- **YOUR TASK**: Only the lines from the one with "Outline whatever counts" through the last line of the data below are to be duplicated, exactly and without pictures.

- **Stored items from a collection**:
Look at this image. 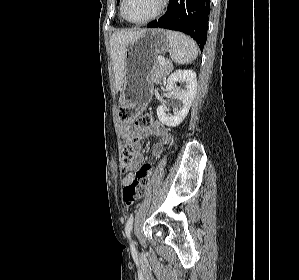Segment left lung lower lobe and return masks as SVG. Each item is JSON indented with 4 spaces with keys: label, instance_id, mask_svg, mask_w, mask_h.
Wrapping results in <instances>:
<instances>
[{
    "label": "left lung lower lobe",
    "instance_id": "obj_1",
    "mask_svg": "<svg viewBox=\"0 0 299 280\" xmlns=\"http://www.w3.org/2000/svg\"><path fill=\"white\" fill-rule=\"evenodd\" d=\"M210 0H170L168 11L148 28L181 31L196 40L202 50L207 39Z\"/></svg>",
    "mask_w": 299,
    "mask_h": 280
}]
</instances>
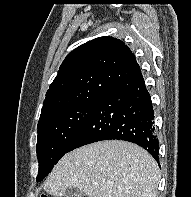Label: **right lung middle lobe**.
Segmentation results:
<instances>
[{
  "label": "right lung middle lobe",
  "instance_id": "dd1d6c3e",
  "mask_svg": "<svg viewBox=\"0 0 191 197\" xmlns=\"http://www.w3.org/2000/svg\"><path fill=\"white\" fill-rule=\"evenodd\" d=\"M97 102L75 105L57 111L38 122L36 146L39 162L37 181H41L52 170L91 114Z\"/></svg>",
  "mask_w": 191,
  "mask_h": 197
}]
</instances>
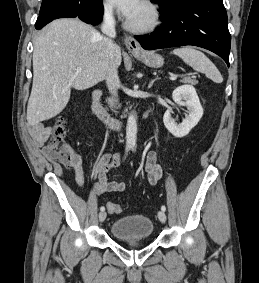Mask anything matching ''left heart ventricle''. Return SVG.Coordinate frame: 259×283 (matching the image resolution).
<instances>
[{"mask_svg":"<svg viewBox=\"0 0 259 283\" xmlns=\"http://www.w3.org/2000/svg\"><path fill=\"white\" fill-rule=\"evenodd\" d=\"M149 19H150L149 10L144 4H141L137 12L129 20L135 25H144L149 21Z\"/></svg>","mask_w":259,"mask_h":283,"instance_id":"obj_1","label":"left heart ventricle"}]
</instances>
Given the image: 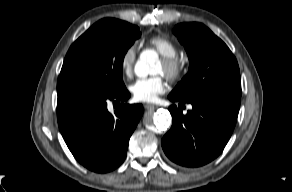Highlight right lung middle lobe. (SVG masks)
<instances>
[{
	"label": "right lung middle lobe",
	"instance_id": "right-lung-middle-lobe-1",
	"mask_svg": "<svg viewBox=\"0 0 292 192\" xmlns=\"http://www.w3.org/2000/svg\"><path fill=\"white\" fill-rule=\"evenodd\" d=\"M140 36L139 28L127 22L113 18L98 21L71 45L57 87L75 84L105 93L122 91L123 59Z\"/></svg>",
	"mask_w": 292,
	"mask_h": 192
}]
</instances>
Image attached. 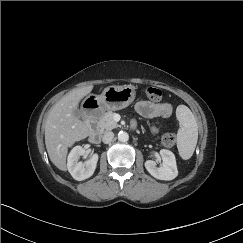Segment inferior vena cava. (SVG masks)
Here are the masks:
<instances>
[{
  "instance_id": "obj_1",
  "label": "inferior vena cava",
  "mask_w": 243,
  "mask_h": 243,
  "mask_svg": "<svg viewBox=\"0 0 243 243\" xmlns=\"http://www.w3.org/2000/svg\"><path fill=\"white\" fill-rule=\"evenodd\" d=\"M114 138V133L111 131L105 132L102 138L103 143L108 144L110 143Z\"/></svg>"
}]
</instances>
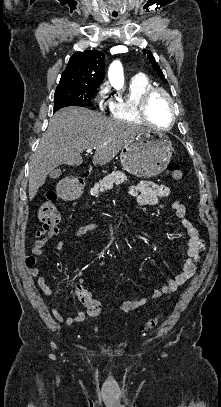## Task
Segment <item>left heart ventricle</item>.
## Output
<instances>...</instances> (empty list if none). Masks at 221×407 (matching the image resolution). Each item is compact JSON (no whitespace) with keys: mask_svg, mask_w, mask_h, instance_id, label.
Masks as SVG:
<instances>
[{"mask_svg":"<svg viewBox=\"0 0 221 407\" xmlns=\"http://www.w3.org/2000/svg\"><path fill=\"white\" fill-rule=\"evenodd\" d=\"M149 115L153 123L166 127L170 124L171 108L163 95H156L149 105Z\"/></svg>","mask_w":221,"mask_h":407,"instance_id":"b2bd125f","label":"left heart ventricle"}]
</instances>
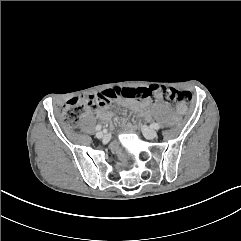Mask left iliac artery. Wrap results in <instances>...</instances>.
<instances>
[{"instance_id": "1", "label": "left iliac artery", "mask_w": 241, "mask_h": 241, "mask_svg": "<svg viewBox=\"0 0 241 241\" xmlns=\"http://www.w3.org/2000/svg\"><path fill=\"white\" fill-rule=\"evenodd\" d=\"M152 127L156 130L160 129V125L158 123H153Z\"/></svg>"}]
</instances>
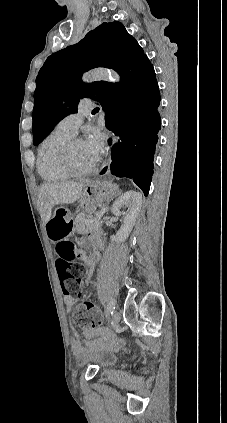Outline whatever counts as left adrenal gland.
Listing matches in <instances>:
<instances>
[{
    "instance_id": "1",
    "label": "left adrenal gland",
    "mask_w": 227,
    "mask_h": 423,
    "mask_svg": "<svg viewBox=\"0 0 227 423\" xmlns=\"http://www.w3.org/2000/svg\"><path fill=\"white\" fill-rule=\"evenodd\" d=\"M106 208H107V210H106V211H108V210H109L108 206H106Z\"/></svg>"
}]
</instances>
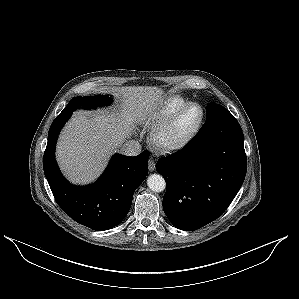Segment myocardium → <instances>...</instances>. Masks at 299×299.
<instances>
[{
  "mask_svg": "<svg viewBox=\"0 0 299 299\" xmlns=\"http://www.w3.org/2000/svg\"><path fill=\"white\" fill-rule=\"evenodd\" d=\"M190 106H197L201 110V117L197 124V126L180 142L175 144H164L161 141V136L174 124L177 118L181 115L183 111H185ZM205 121V110L204 107L198 102H187L179 109H177L173 114H171L168 118L160 122L156 125L150 134V142L152 147L163 154H171L178 152L184 148H186L198 135Z\"/></svg>",
  "mask_w": 299,
  "mask_h": 299,
  "instance_id": "f54148a6",
  "label": "myocardium"
}]
</instances>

- **WORKED SOLUTION**:
Outline whatever counts as left adrenal gland.
Listing matches in <instances>:
<instances>
[{
    "instance_id": "1",
    "label": "left adrenal gland",
    "mask_w": 227,
    "mask_h": 423,
    "mask_svg": "<svg viewBox=\"0 0 227 423\" xmlns=\"http://www.w3.org/2000/svg\"><path fill=\"white\" fill-rule=\"evenodd\" d=\"M106 208H107V210H106V211H108V210H109L108 206H106Z\"/></svg>"
}]
</instances>
Segment myocardium → <instances>...</instances>. Masks at 299×299.
<instances>
[{
  "mask_svg": "<svg viewBox=\"0 0 299 299\" xmlns=\"http://www.w3.org/2000/svg\"><path fill=\"white\" fill-rule=\"evenodd\" d=\"M190 106H197L201 110V117L197 124V126L180 142L175 144H164L161 141V136L174 124L177 118L181 115L183 111H185ZM205 121V110L204 107L198 102H187L179 109H177L173 114H171L168 118L160 122L156 125L150 134V142L152 147L163 154H171L178 152L184 148H186L198 135Z\"/></svg>",
  "mask_w": 299,
  "mask_h": 299,
  "instance_id": "f54148a6",
  "label": "myocardium"
}]
</instances>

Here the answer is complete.